University of Arkansas researchers are doing their part to help develop next-generation hybrid and electric vehicles.
U of A researchers will use a $1.5 million award from the U.S. Department of Energy to advance the Energy Department’s goal of increasing demand for electric vehicles.
“Alan Mantooth, distinguished professor of electrical engineering and executive director of the National Center for Reliable Electric Power Transmission (NCREPT), received a five-year award to help build silicon-carbide integrated circuits and incorporate them into advanced power modules for electric- and hybrid-powered vehicles,” a university news release states.
The project is part of the Energy Department’s goal to fund research that will help develop efficient and sustainable transportation technologies.
“We’ve had a long partnership with Toyota in its effort to build and refine silicon carbide chargers for the batteries and traction drives in the Prius, perhaps the most popular hybrid car,” Mantooth said. “The Vehicle Technologies Office at DOE, and our collaborators at Oak Ridge National Laboratory, knew about this partnership and understood our pioneering work on solid-state, integrated circuits for this type of equipment.

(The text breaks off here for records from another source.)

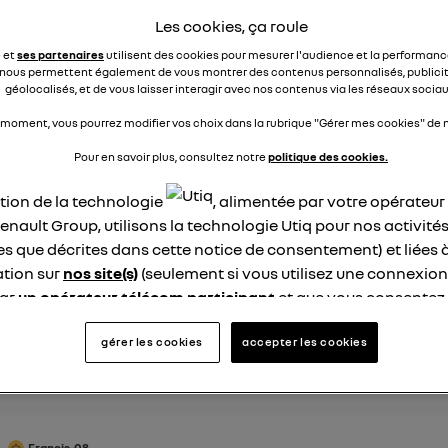
Les cookies, ça roule
épondre
1
e et
ses partenaires
utilisent des cookies pour mesurer l'audience et la performance
nous permettent également de vous montrer des contenus personnalisés, publicit
géolocalisés, et de vous laisser interagir avec nos contenus via les réseaux sociau
er les 9 réponses à la question Perte de batterie à
R5
 moment, vous pourrez modifier vos choix dans la rubrique "Gérer mes cookies" de n
Pour en savoir plus, consultez notre
politique des cookies.
elviof
Le
2 mai 2026
à
10:01
ation de la technologie
, alimentée par votre opérateu
enault Group, utilisons la technologie Utiq pour nos activités
le même problème. Parfois, je constate une baisse de 7 ou 8 po
les que décrites dans cette notice de consentement) et liées 
urcentage. Je l'ai déjà signalé à Renault, qui m'a répondu qu
tion sur
nos site(s)
(seulement si vous utilisez une connexion
t « normal ». Incroyable ! J'ai interrogé d'autres propriétaires
par
un opérateur télécom participant
et que vous consentez
res électriques (d'autres marques) et ils m'ont assuré que cel
ivait absolument pas.
site).
logie Utiq a été conçue pour la protection de vos données 
gérer les cookies
accepter les cookies
en vous offrant choix et contrôle.
1
dre
ise un identifiant créé par votre opérateur télécom basé sur v
ne référence de votre contrat internet (ex : votre numéro de t
fiant est associé à votre connexion internet. Ainsi, toutes le
Francis-08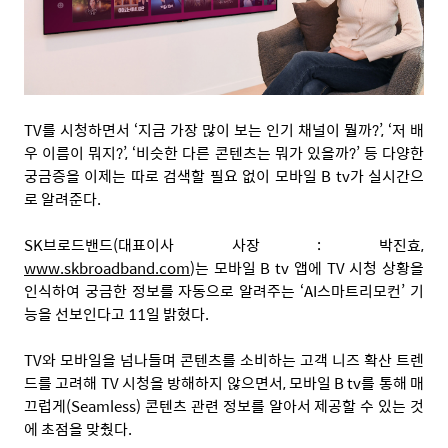
TV를 시청하면서 ‘지금 가장 많이 보는 인기 채널이 뭘까?’, ‘저 배
우 이름이 뭐지?’, ‘비슷한 다른 콘텐츠는 뭐가 있을까?’ 등 다양한
궁금증을 이제는 따로 검색할 필요 없이 모바일 B tv가 실시간으
로 알려준다.
SK브로드밴드(대표이사 사장 : 박진효,
www.skbroadband.com
)는 모바일 B tv 앱에 TV 시청 상황을
인식하여 궁금한 정보를 자동으로 알려주는 ‘AI스마트리모컨’ 기
능을 선보인다고 11일 밝혔다.
TV와 모바일을 넘나들며 콘텐츠를 소비하는 고객 니즈 확산 트렌
드를 고려해 TV 시청을 방해하지 않으면서, 모바일 B tv를 통해 매
끄럽게(Seamless) 콘텐츠 관련 정보를 알아서 제공할 수 있는 것
에 초점을 맞췄다.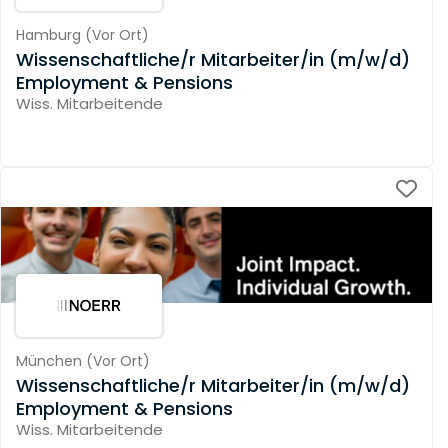
Hamburg
(
Vor Ort
)
Wissenschaftliche/r Mitarbeiter/in (m/w/d)
Employment & Pensions
Wiss. Mitarbeitende
München
(
Vor Ort
)
Wissenschaftliche/r Mitarbeiter/in (m/w/d)
Employment & Pensions
Wiss. Mitarbeitende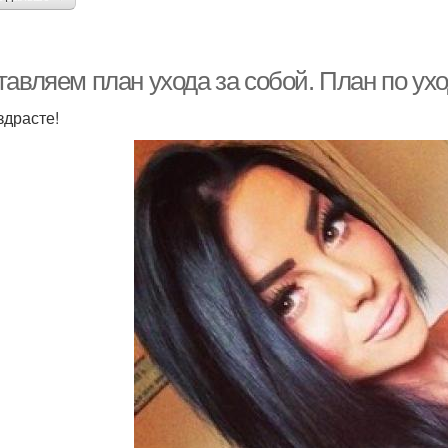
авляем план ухода за собой. План по ухо
здрасте!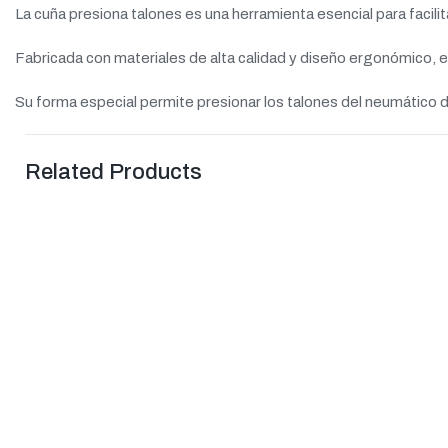
La cuña presiona talones es una herramienta esencial para facili
Fabricada con materiales de alta calidad y diseño ergonómico, e
Su forma especial permite presionar los talones del neumático d
Related Products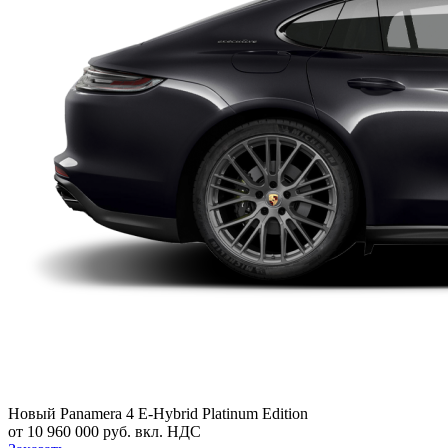
Новый
Panamera 4 E-Hybrid Platinum Edition
от 10 960 000 руб. вкл. НДС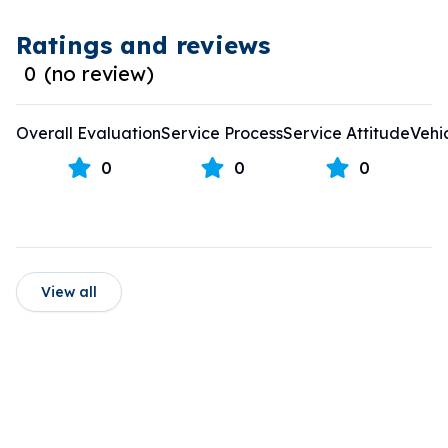
Ratings and reviews
0
(
no review
)
Overall Evaluation
Service Process
Service Attitude
Vehi
0
0
0
View all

It’s gratifying to be recognized for this work and we’re honored to be part of this bigger project.”
Mantooth’s research team will focus on developing high power-density traction drives as part of the overall engine system. In addition to the electric motor, the power-drive systems of these vehicles include converters and inverters, high-voltage batteries and chargers.
“The researchers will design and fabricate silicon carbide integrated circuits for power modules and develop methods for packaging and integrating these circuits with other components,” the news release states. “Their work will also include sensor design and fabrication, thermal management, and broader, system-level integration.”